In gynandromorphs the mosaic dividing line has a random orientation on the blastoderm. In the 6000 cell blastoderm it should be very unlikely that the mosaic dividing line passes through any small patch of only 10–20 cells. Yet it has been reported that 10–25% of eye/antenna, wing or leg disks in gynandromorphs are mosaic. Thus the frequency of mosaicism data seems to be in contradiction to the progenitor population estimates. Similar discrepancies are found in the data for other adult structures.
In this paper we derive a formula for estimating the number of cells in a blastoderm patch from the frequency with which the gynandromorph dividing line passes through it (method III). In a second method (method IV) we use the maximum distances inside the progenitor areas on a fate map to estimate the progenitor patch size. These two estimates agree closely with each other. We find, e.g. that 50–100 cells are in the patches from which the eye/antenna, wing or leg disks derive.

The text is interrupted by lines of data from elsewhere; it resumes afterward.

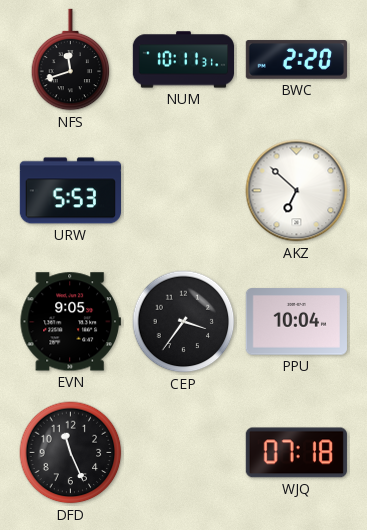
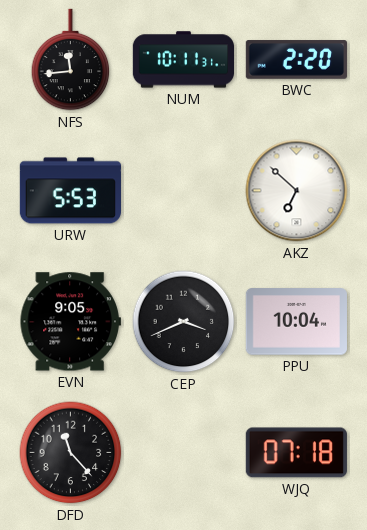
NFS: 11:42 -> 11:44
CEP: 3:36 -> 3:41
DFD: 11:26 -> 11:23
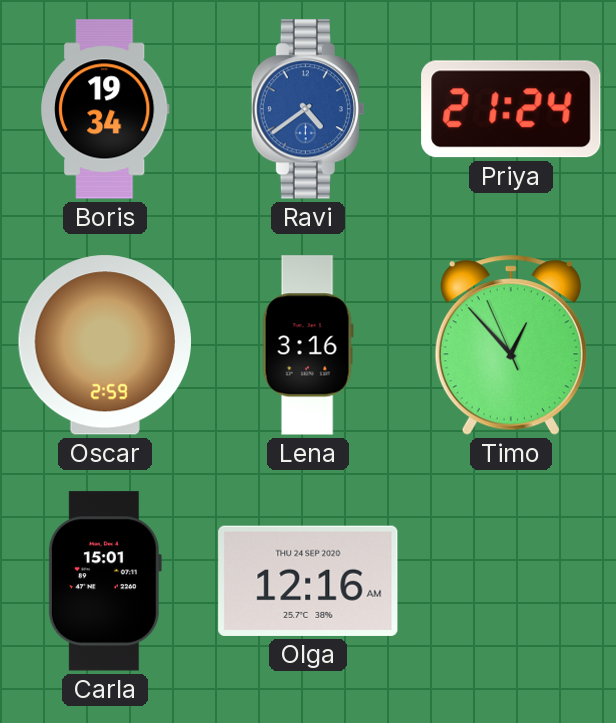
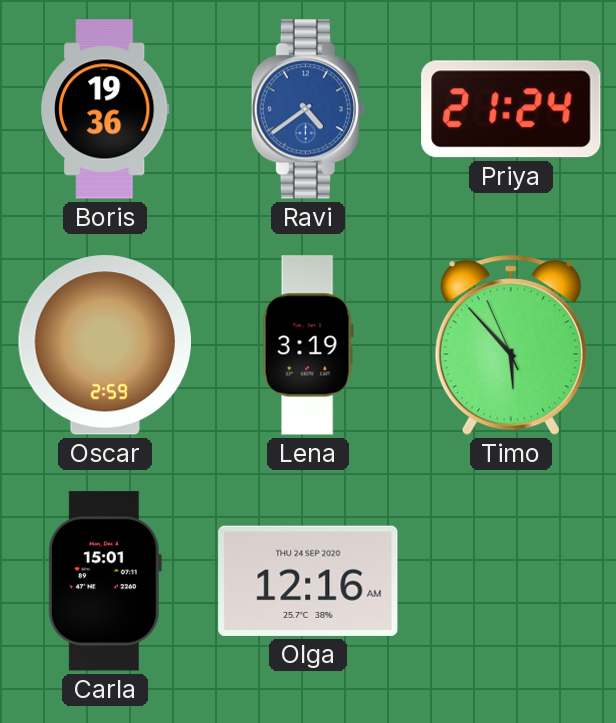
Boris: 19:34 -> 19:36
Lena: 3:16 -> 3:19
Timo: 12:52 -> 5:52
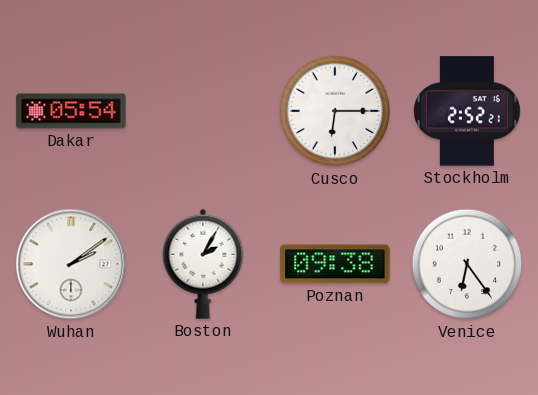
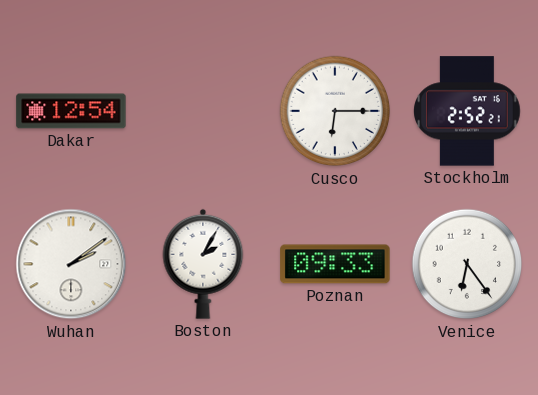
Dakar: 05:54 -> 12:54
Poznan: 09:38 -> 09:33
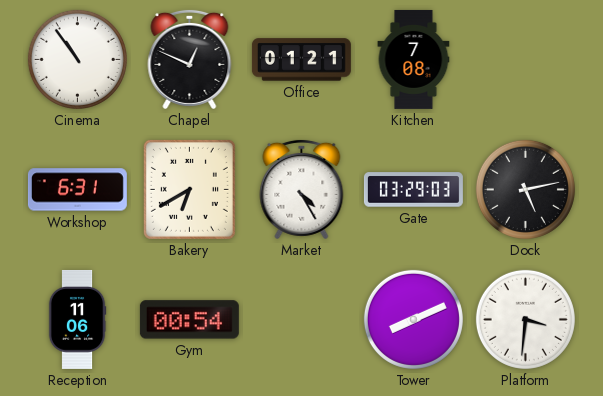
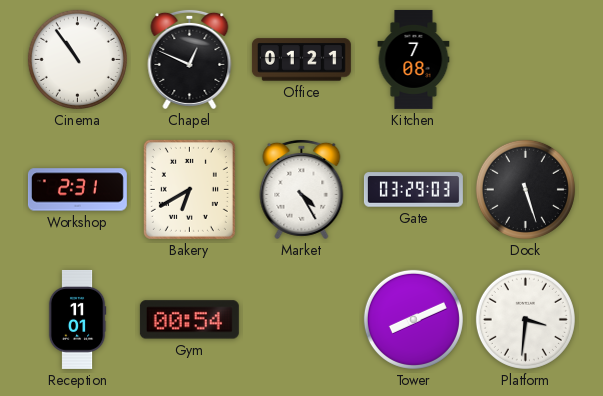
Workshop: 6:31 -> 2:31
Dock: 5:13 -> 5:27
Reception: 11:06 -> 11:01
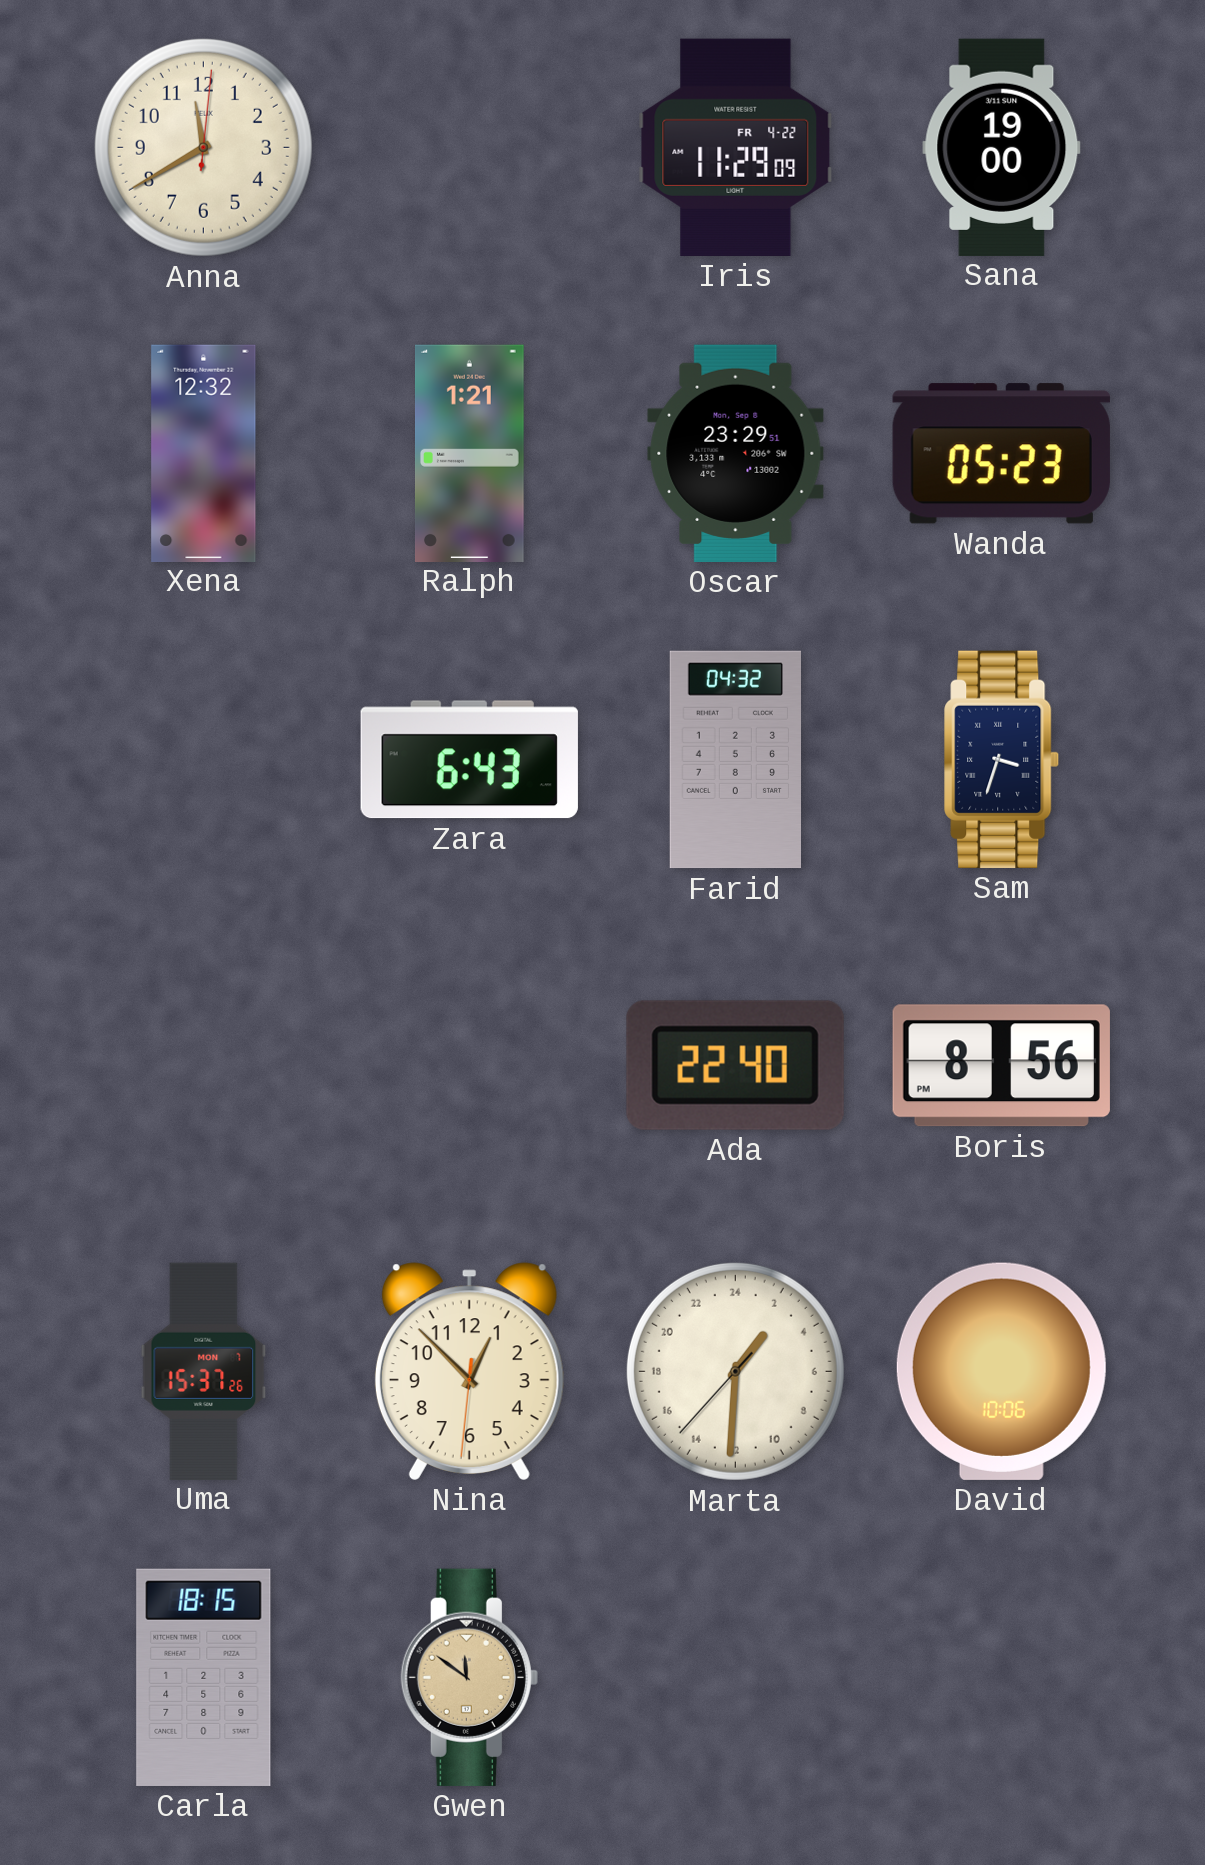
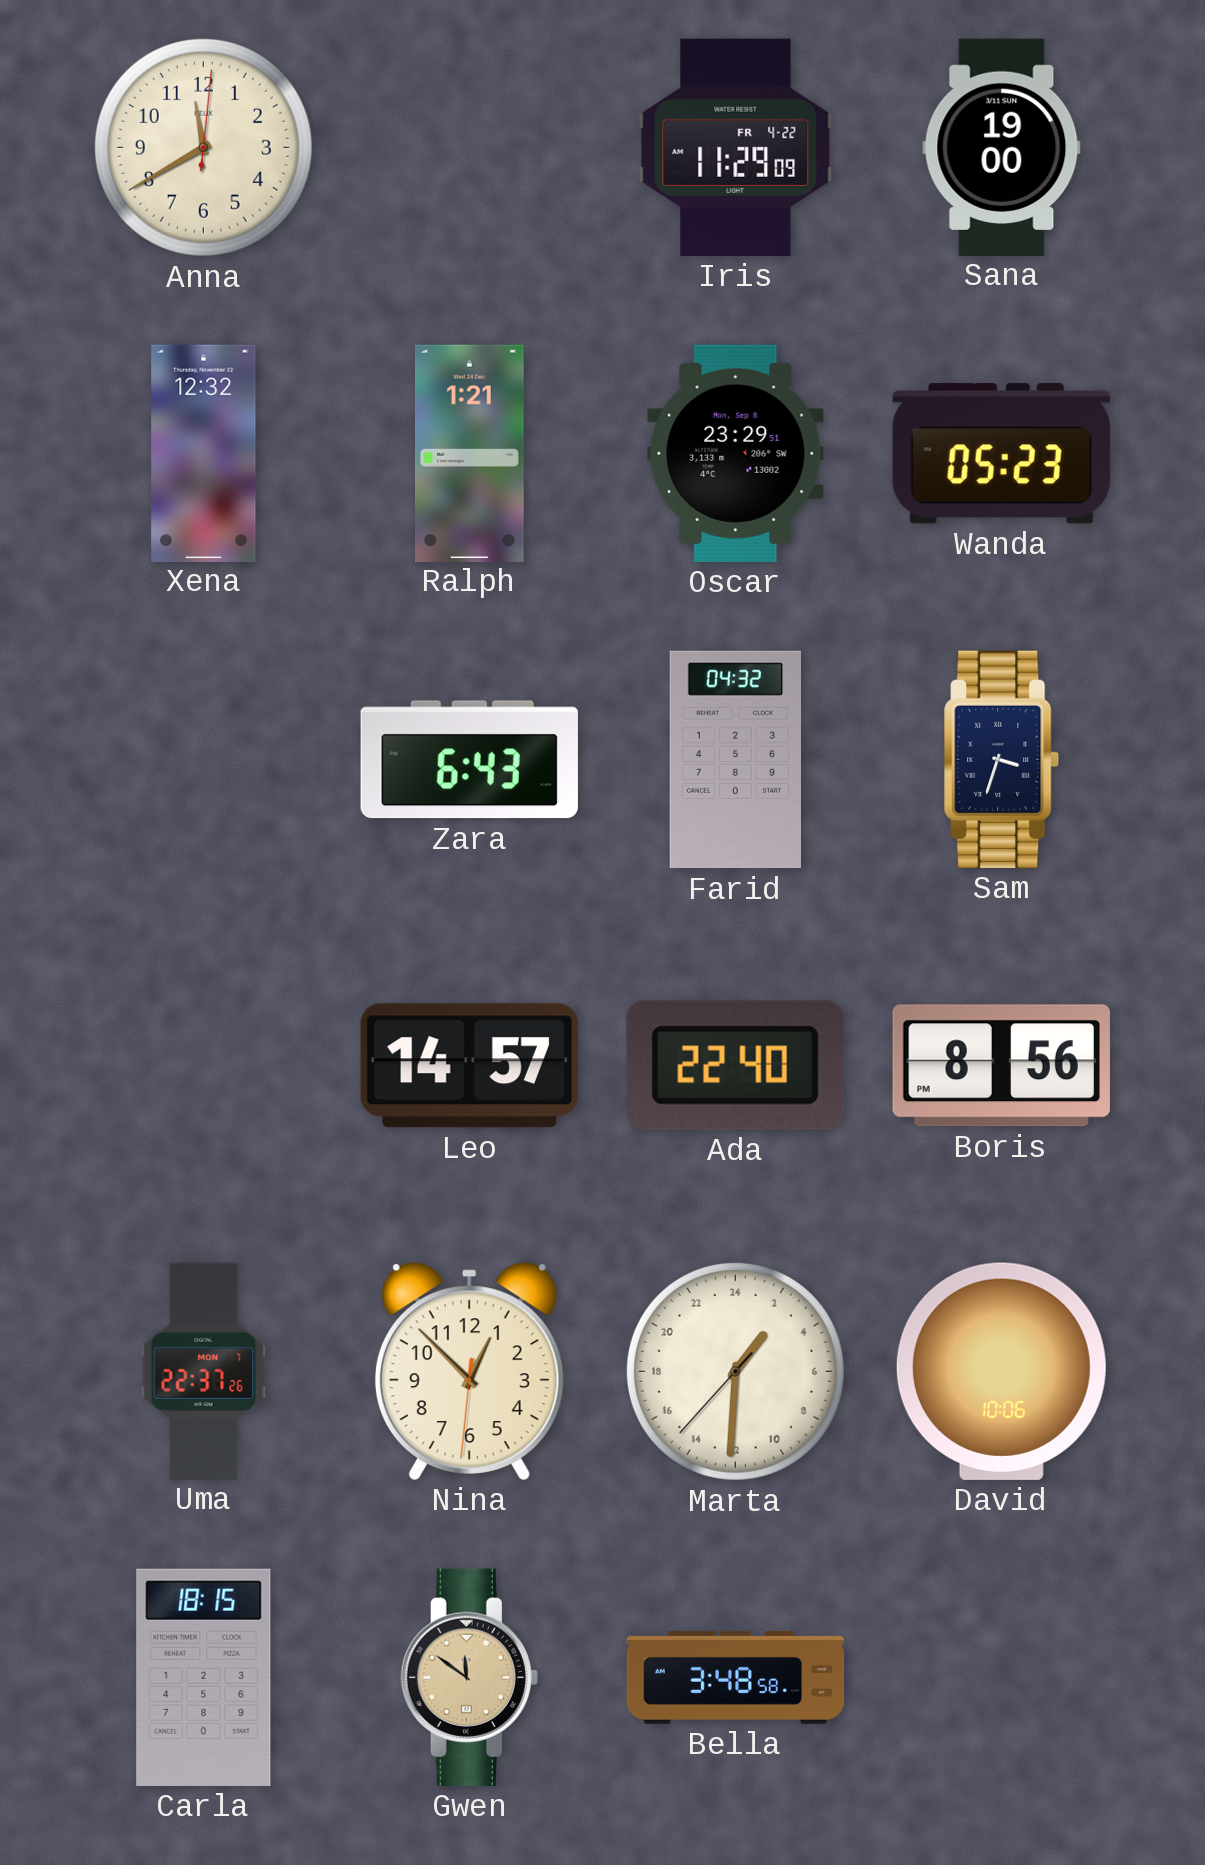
Leo: none -> 14:57
Uma: 15:37 -> 22:37
Bella: none -> 3:48
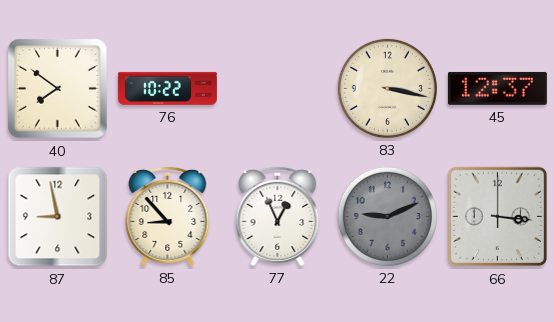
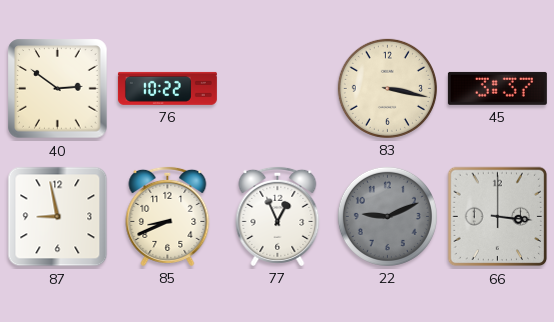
40: 7:51 -> 2:51
45: 12:37 -> 3:37
85: 8:53 -> 8:41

We examine a number of possible explanations for why the first two estimates are so much smaller than the last two. The former estimates refer to the number of progenitor cells which actually have descendants in the adult structure; the latter estimates refer to the total patch area in which the progenitor cells sit. With the present information the most reasonable conclusion is that the progenitor cells for the adult structures are dispersed among other cells which have different developmental fates. If confirmed by experiment, this result has many implications for the process of determination.